I miss my guys. Smiley is back with his dad after only two days, and last week’s time away from him was so hard, even with my great vacation. The Writer is on another business trip. I am home alone. It is too quiet. I have time to brood.

I worry about what I’m “doing” to Smiley. How he’ll turn out. Whether I’m ruining his life by “bouncing him back and forth” between two homes (his dad’s phrase). He’s so easygoing and adaptable and happy, and I know how important it is for him to have as much access to both of his parents as possible (and there is no way I’m getting back together with his father). But I’m so worried and I feel so guilty.

I twiddle my thumbs and get anxious for the day to come when The Writer and I can move in together and get married, and then I turn around and worry that I am wishing away these days. I know it will happen, but I am impatient. I worry that I won’t be a good stepmother–that I won’t even get a fair chance because The Writer’s ex will badmouth me to their daughter.

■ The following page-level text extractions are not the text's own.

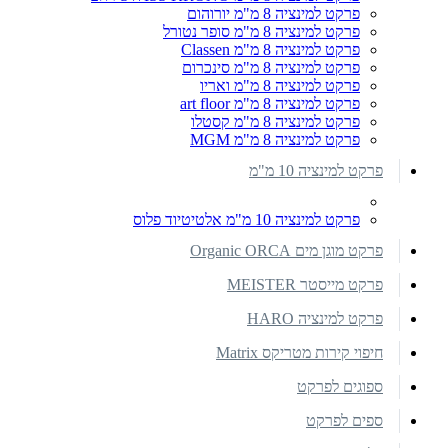
פרקט למינציה 8 מ"מ יורוהום
פרקט למינציה 8 מ"מ סופר נטורל
פרקט למינציה 8 מ"מ Classen
פרקט למינציה 8 מ"מ סינכרום
פרקט למינציה 8 מ"מ ואריו
פרקט למינציה 8 מ"מ art floor
פרקט למינציה 8 מ"מ קסטלו
פרקט למינציה 8 מ"מ MGM
פרקט למינציה 10 מ"מ
פרקט למינציה 10 מ"מ אלטיטיוד פלוס
פרקט מוגן מים Organic ORCA
פרקט מייסטר MEISTER
פרקט למינציה HARO
חיפוי קירות מטריקס Matrix
ספוגים לפרקט
ספים לפרקט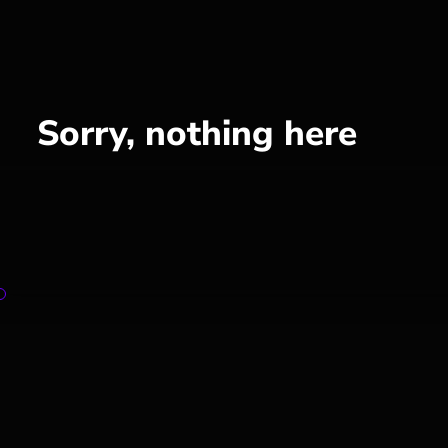
Sorry, nothing here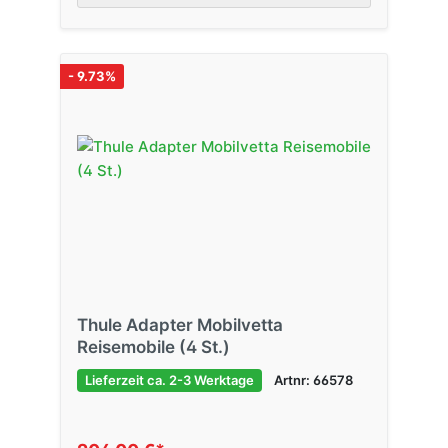
- 9.73%
Thule Adapter Mobilvetta
Reisemobile (4 St.)
Lieferzeit ca. 2-3 Werktage
Artnr: 66578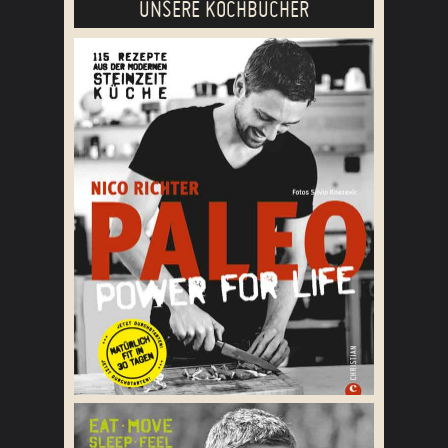
UNSERE KOCHBÜCHER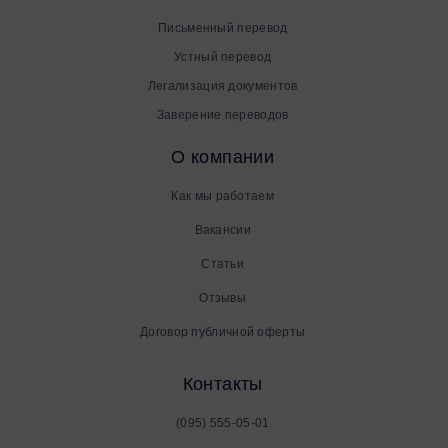
тел.: +38(095) 555 0501
Услуги
Письменный перевод
Устный перевод
Легализация документов
Заверение переводов
О компании
Как мы работаем
Вакансии
Статьи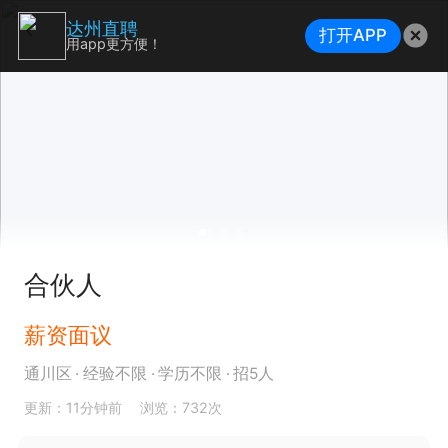
达州直聘
打开APP
用app更方便！
合伙人
薪资面议
通川区
经验不限
学历不限
招5人
更新：11分钟前
浏览：732次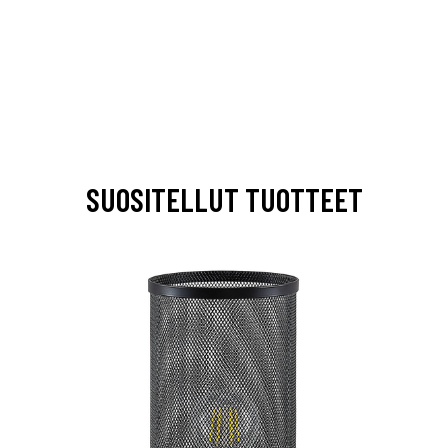
SUOSITELLUT TUOTTEET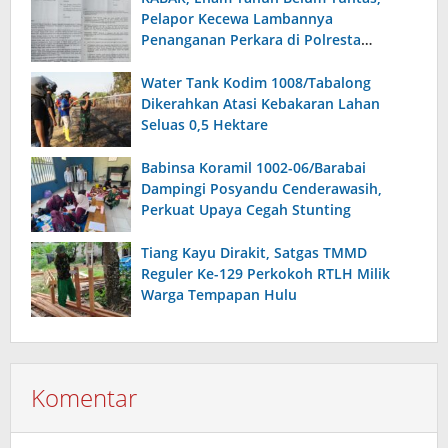
Pelapor Kecewa Lambannya
Penanganan Perkara di Polresta
Sumenep
Water Tank Kodim 1008/Tabalong
Dikerahkan Atasi Kebakaran Lahan
Seluas 0,5 Hektare
Babinsa Koramil 1002-06/Barabai
Dampingi Posyandu Cenderawasih,
Perkuat Upaya Cegah Stunting
Tiang Kayu Dirakit, Satgas TMMD
Reguler Ke-129 Perkokoh RTLH Milik
Warga Tempapan Hulu
Komentar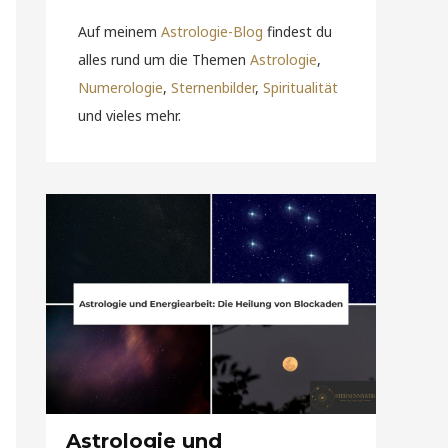
Auf meinem
Astrologie-Blog
findest du
alles rund um die Themen
Astrologie
,
Numerologie
,
Sternenbilder
,
Spiritualität
und vieles mehr.
Astrologie und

I worry that I’ll never get the weight off. That I won’t be able to keep up with Smiley. I worry that I’m not reading enough parenting books and I just go with the flow too often. Are there things I need to be doing? Am I stunting his emotional growth and education? Is he getting enough calcium? Is he getting too much?

I am looking ahead at the winter holidays and dreading more time away from Smiley. I’m dreading more time away from The Writer, when he spends almost a week with his daughter. (I am so glad they’ll have that much time together–it’ll be great for both of them–but time with her means our only contact is e-mail, texts, and whispered phone calls after she’s asleep.)

Smiley, The Writer, and I had one night together this week, and it was great. My family, all in one place. We made dinner, ate together, played, and had a wonderful evening. Those days are rare, and they have quickly become my favorite days of all. Then Tuesday it was back to mama and Smiley (which was still pretty awesome), and tonight, it’s just me. Planted on the couch, feeling sorry for myself, only realizing right before bed that I hadn’t stopped at the drugstore for more Mucinex. I was so glad there was a vitamin C tablet left, thankful I could at least take that to help fight the cold that surely has already taken hold.

And then I knocked over the glass.

And there I am on the floor, sobbing, cleaning up a mess beneath the toilet with the “good” towels I received as a wedding present.

It’s only fitting, I guess.

18 responses to “Sobbing on the Bathroom Floor

  1. You can always call or text me! I would’ve read you some of the assignments I’m grading. They would’ve made you cry for a totally different reason! And then you’ve thought about them later & bored yourself to sleep.

  2. I’m going to suggest exercising at times like this. Sounds silly but I’ve found that it takes care of a lot of things at once. The hardest part about being alone is all of the time you have to just think. And sometimes we don’t think about great things when we finally have a chance. Sometimes we think of all of the stuff we’ve been trying to drown out when it’s being drowned out.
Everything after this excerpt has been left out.